» Your instructions: In the records below, the line containing "継続 (92, 395)" is the first to keep. Retype it and all later lines exactly, through the end.

Pixel coordinate grounding data:
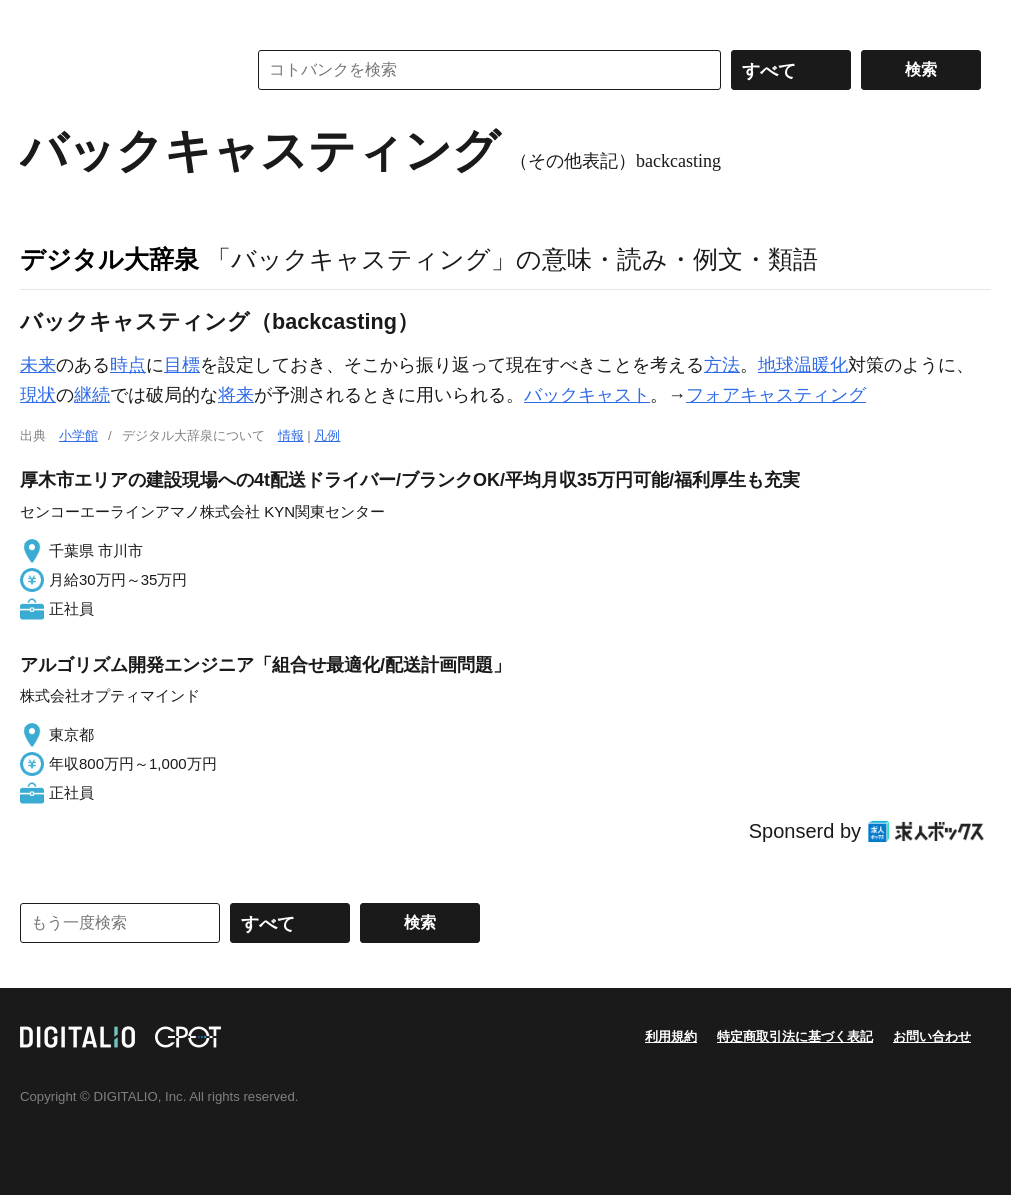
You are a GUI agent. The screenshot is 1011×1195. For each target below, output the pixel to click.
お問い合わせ (932, 1036)
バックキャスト (587, 395)
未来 (38, 365)
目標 (182, 365)
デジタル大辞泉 (109, 259)
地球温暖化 (803, 365)
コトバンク (119, 70)
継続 (92, 395)
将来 (236, 395)
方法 (722, 365)
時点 (128, 365)
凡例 (327, 435)
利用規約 (671, 1036)
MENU (40, 20)
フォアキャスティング (776, 395)
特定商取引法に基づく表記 (795, 1036)
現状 (38, 395)
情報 (291, 435)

» Response to the task:
継続 (92, 395)
将来 (236, 395)
方法 (722, 365)
時点 (128, 365)
凡例 (327, 435)
利用規約 (671, 1036)
MENU (40, 20)
フォアキャスティング (776, 395)
特定商取引法に基づく表記 (795, 1036)
現状 (38, 395)
情報 (291, 435)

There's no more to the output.